Search code examples
mysqldatediff

Calculate the average date difference


This is the essential setup of the table (only the DDL for relevant columns is present). MySQL version 8.0.15

The intent is to show an average of date difference interval between orders.

    CREATE TABLE final (
    prim_id INT(11) NOT NULL AUTO_INCREMENT,
    order_ID INT(11) NOT NULL,
    cust_ID VARCHAR(45) NOT NULL,
    created_at DATETIME NOT NULL,
    item_name VARCHAR(255) NOT NULL,
    cust_name VARCHAR(255) NOT NULL,
    PRIMARY KEY (prim_id),
    COLLATE='latin1_swedish_ci'
    ENGINE=InnoDB
    AUTO_INCREMENT=145699

Additional information:

cust ID -> cust_name (one-to-many)
cust_ID -> order_ID (one-to-many)
order ID -> item_name (one-to-many)
order ID -> created_at (one-to-one)
prim_id -> *everything* (one-to-many)

I've thought of using min(created_at) and max(created_at) but that will exclude all the orders between oldest and newest. I need a more refined solution.

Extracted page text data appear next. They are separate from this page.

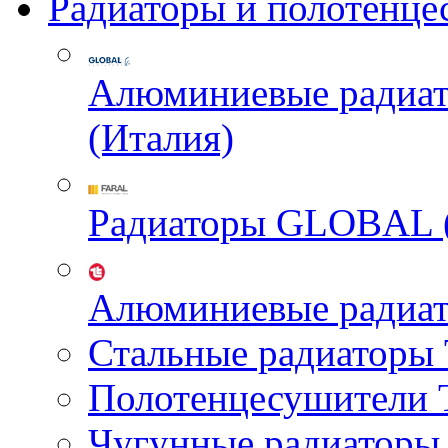
Радиаторы и полотенце
Алюминиевые радиа
(Италия)
Радиаторы GLOBAL 
Алюминиевые радиа
Стальные радиатор
Полотенцесушител
Чугунные радиатор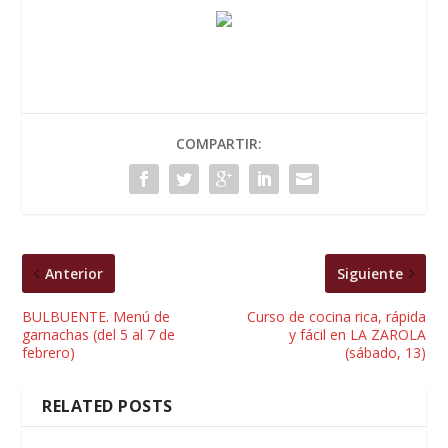
COMPARTIR:
Anterior
Siguiente
BULBUENTE. Menú de
Curso de cocina rica, rápida
garnachas (del 5 al 7 de
y fácil en LA ZAROLA
febrero)
(sábado, 13)
RELATED POSTS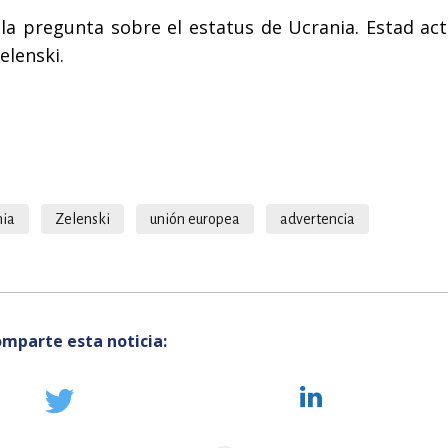
la pregunta sobre el estatus de Ucrania. Estad act
elenski.
nia
Zelenski
unión europea
advertencia
mparte esta noticia: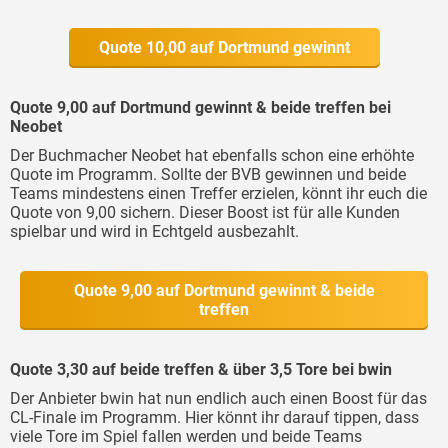
Quote 10,00 auf Dortmund gewinnt
Quote 9,00 auf Dortmund gewinnt & beide treffen bei
Neobet
Der Buchmacher Neobet hat ebenfalls schon eine erhöhte
Quote im Programm. Sollte der BVB gewinnen und beide
Teams mindestens einen Treffer erzielen, könnt ihr euch die
Quote von 9,00 sichern. Dieser Boost ist für alle Kunden
spielbar und wird in Echtgeld ausbezahlt.
Quote 9,00 auf Dortmund gewinnt & beide
treffen
Quote 3,30 auf beide treffen & über 3,5 Tore bei bwin
Der Anbieter bwin hat nun endlich auch einen Boost für das
CL-Finale im Programm. Hier könnt ihr darauf tippen, dass
viele Tore im Spiel fallen werden und beide Teams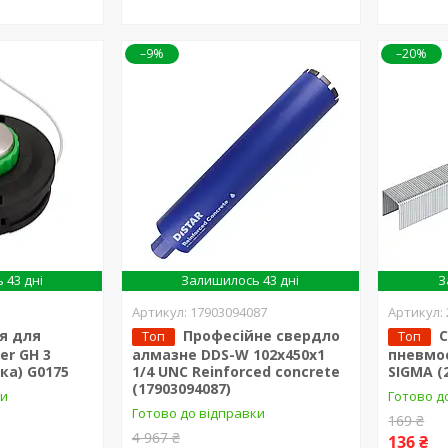
–9%
–20%
 43 дні
Залишилось 43 дні
З
17903094087
я для
Професійне свердло
С
Топ
Топ
er GH 3
алмазне DDS-W 102x450x1
пневмо
ка) G0175
1/4 UNC Reinforced concrete
SIGMA (
(17903094087)
ки
Готово д
Готово до відправки
169 ₴
4 967 ₴
136 ₴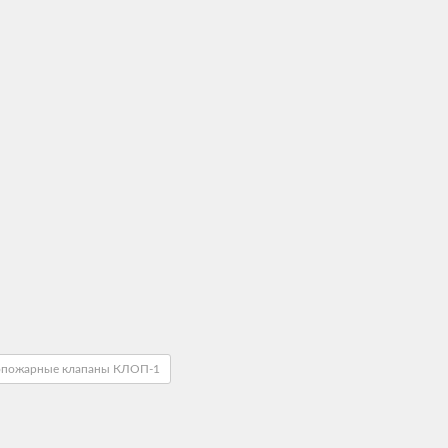
опожарные клапаны КЛОП-1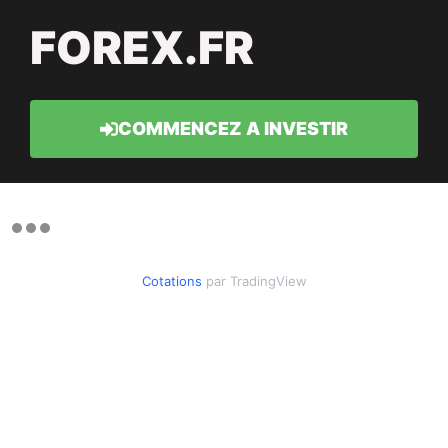
FOREX.FR
COMMENCEZ A INVESTIR
Cotations
par TradingView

The end result should be like this:

Information about average time intervals between all orders, (not just min and max because there are quite often times, more than two) measured in days, next to a column showing the client's name (cust_name).


Solution

  • If I get this right you might use a subquery getting the date of the previous order. Use datediff() to get the difference between the dates and avg() to get the average of that differences.

    SELECT f1.cust_id,
           avg(datediff(f1.created_at,
                        (SELECT f2.created_at
                                FROM final f2
                                WHERE f2.cust_id = f1.cust_id
                                      AND (f2.created_at < f1.created_at
                                            OR f2.created_at = f1.created_at
                                               AND f2.order_id < f1.order_id)
                                ORDER BY f2.created_at DESC,
                                         f2.order_id DESC
                                LIMIT 1)))
           FROM final f1
           GROUP BY f1.cust_id;
    

    Edit:

    If there can be more rows for one order ID, as KIKO Software mentioned we need to do the SELECT from the distinct set of orders like:

    SELECT f1.cust_id,
           avg(datediff(f1.created_at,
                        (SELECT f2.created_at
                                FROM (SELECT DISTINCT f3.cust_id,
                                                      f3.created_at,
                                                      f3.order_id
                                             FROM final f3) f2
                                WHERE f2.cust_id = f1.cust_id
                                      AND (f2.created_at < f1.created_at
                                            OR f2.created_at = f1.created_at
                                               AND f2.order_id < f1.order_id)
                                ORDER BY f2.created_at DESC,
                                         f2.order_id DESC
                                LIMIT 1)))
           FROM (SELECT DISTINCT f3.cust_id,
                                 f3.created_at,
                                 f3.order_id
                        FROM final f3) f1
           GROUP BY f1.cust_id;
    

    This may fail if there can be two rows for an order with different customer IDs or different creation time stamps. But in that case the data is just complete garbage and needs to be corrected before anything else.


    2nd Edit:

    Or alternatively getting the maximum creation timestamp per order if these can differ:

    SELECT f1.cust_id,
           avg(datediff(f1.created_at,
                        (SELECT f2.created_at
                                FROM (SELECT max(f3.cust_id) cust_id,
                                             max(f3.created_at) created_at,
                                             f3.order_id
                                             FROM final f3
                                             GROUP BY f3.order_id) f2
                                WHERE f2.cust_id = f1.cust_id
                                      AND (f2.created_at < f1.created_at
                                            OR f2.created_at = f1.created_at
                                               AND f2.order_id < f1.order_id)
                                ORDER BY f2.created_at DESC,
                                         f2.order_id DESC
                                LIMIT 1)))
           FROM (SELECT max(f3.cust_id) cust_id,
                        max(f3.created_at) created_at,
                        f3.order_id
                        FROM final f3
                        GROUP BY f3.order_id) f1
           GROUP BY f1.cust_id;